> [What to do]
The lines below, from the first through the one containing "азу притягує погляд, створює", are to be given again exactly, with pictures left out and nothing added.

══════════

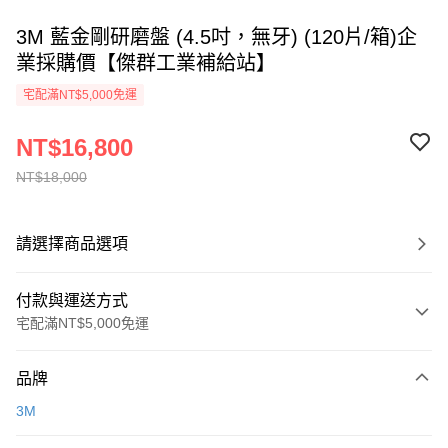
3M 藍金剛研磨盤 (4.5吋，無牙) (120片/箱)企
業採購價【傑群工業補給站】
宅配滿NT$5,000免運
NT$16,800
NT$18,000
請選擇商品選項
付款與運送方式
宅配滿NT$5,000免運
付款方式
品牌
信用卡一次付款
3M
超商取貨付款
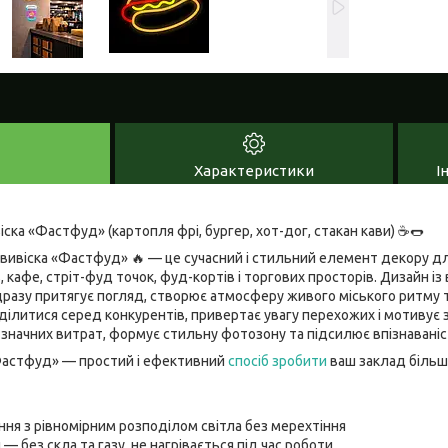
Характеристики
І
іска «Фастфуд» (картопля фрі, бургер, хот-дог, стакан кави) ☕🌭
-вивіска «Фастфуд» 🔥 — це сучасний і стильний елемент декору д
ь, кафе, стріт-фуд точок, фуд-кортів і торгових просторів. Дизайн 
азу притягує погляд, створює атмосферу живого міського ритму т
ділитися серед конкурентів, привертає увагу перехожих і мотивує 
 значних витрат, формує стильну фотозону та підсилює впізнаваніс
Фастфуд» — простий і ефективний
спосіб зробити
ваш заклад більш 
іння з рівномірним розподілом світла без мерехтіння
и — без скла та газу, не нагрівається під час роботи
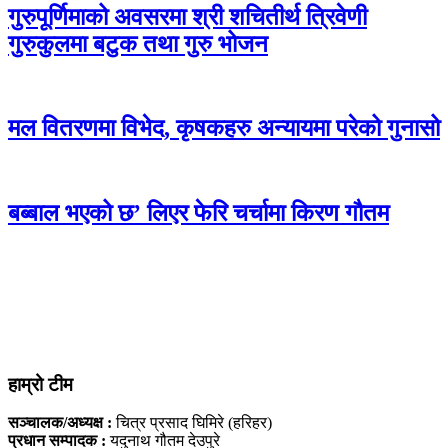
गुरुपूर्णिमाको अवसरमा श्री शचितीर्थ त्रिवेणी
गुरुकुलमा बटुक तथा गुरु भोजन
मल वितरणमा विभेद, कृषकहरु अन्यायमा परेको गुनासो
बब्बाल भएको छ’ लिएर फेरि चर्चामा किरण गौतम
हाम्रो टीम
सञ्चालक/अध्यक्ष :
चित्र प्रसाद घिमिरे (हरिहर)
प्रधान सम्पादक :
यदुनाथ गौतम देउपुरे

══════════

> [Result of this task]
3M 藍金剛研磨盤 (4.5吋，無牙) (120片/箱)企
業採購價【傑群工業補給站】
宅配滿NT$5,000免運
NT$16,800
NT$18,000
請選擇商品選項
付款與運送方式
宅配滿NT$5,000免運
付款方式
品牌
信用卡一次付款
3M
超商取貨付款
Характеристики
І
іска «Фастфуд» (картопля фрі, бургер, хот-дог, стакан кави) ☕🌭
-вивіска «Фастфуд» 🔥 — це сучасний і стильний елемент декору д
ь, кафе, стріт-фуд точок, фуд-кортів і торгових просторів. Дизайн 
азу притягує погляд, створює атмосферу живого міського ритму т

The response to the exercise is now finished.